Joining two dataframes is throwing a rather weird error in Scala Spark. I am trying to join two data sets namely input and metric
Snippet I am executing->
input.as("input").join(broadcast(metric.as("metric"), Seq("seller","seller_seller_tag"), "left_outer"))
The join breaks with ->
org.apache.spark.sql.AnalysisException: Resolved attribute(s) seller_seller_tag#2763 missing from seller#2483, seller_tag#2484, stats_date#2507, learner_id#2508, keyword_click#2493L, visible_impression#2494L, seller_tag_misc#439 in operator +- !Aggregate [seller#2483, seller_seller_tag#2763], [seller#2483, seller_seller_tag#2763, sum(visible_impression#2494L) AS visible_impression#527L, sum(keyword_click#2493L) AS keyword_click#529L]. Attribute(s) with the same name appear in the operation: seller_seller_tag. Please check if the right attribute(s) are used.;;
I have asserted both the dataframes have the seller_seller_tag column.
The weirdness->
This is the logical plan for metric https://dpaste.com/7NECV5DWX
This is the logical plan for input https://dpaste.com/DYSGLUWCY
And this is the logical plan for the join https://dpaste.com/AGH2BCN2G
In the plan for join, the column #id for seller_seller_tag changes suddenly, for the metric dataframe ->
+- !Aggregate [seller#2483, seller_seller_tag#2763], [seller#2483, seller_seller_tag#2763, sum(visible_impression#2494L) AS visible_impression#527L, sum(keyword_click#2493L) AS keyword_click#529L]

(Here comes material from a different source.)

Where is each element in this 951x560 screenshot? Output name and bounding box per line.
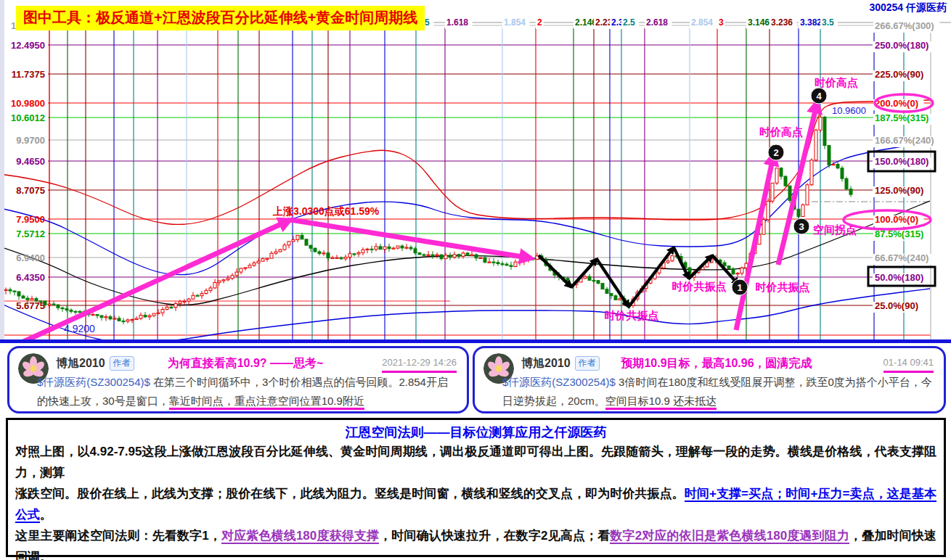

+- Project [seller#2483, seller_tag#2484, stats_date#2507, learner_id#2508, keyword_click#2493L, visible_impression#2494L, seller_tag_misc#439, concat(seller#2483, __, seller_tag_misc#439) AS seller_seller_tag#482]
while the same step in the the plan for metric is->
+- Aggregate [seller#2483, seller_seller_tag#482], [seller#2483, seller_seller_tag#482, sum(visible_impression#2494L) AS visible_impression#527L, sum(keyword_click#2493L) AS keyword_click#529L]
+- Project [seller#2483, seller_tag#2484, stats_date#2507, learner_id#2508, keyword_click#2493L, visible_impression#2494L, seller_tag_misc#439, concat(seller#2483, __, seller_tag_misc#439) AS seller_seller_tag#482]
The plan changes ids on join! Explanation!?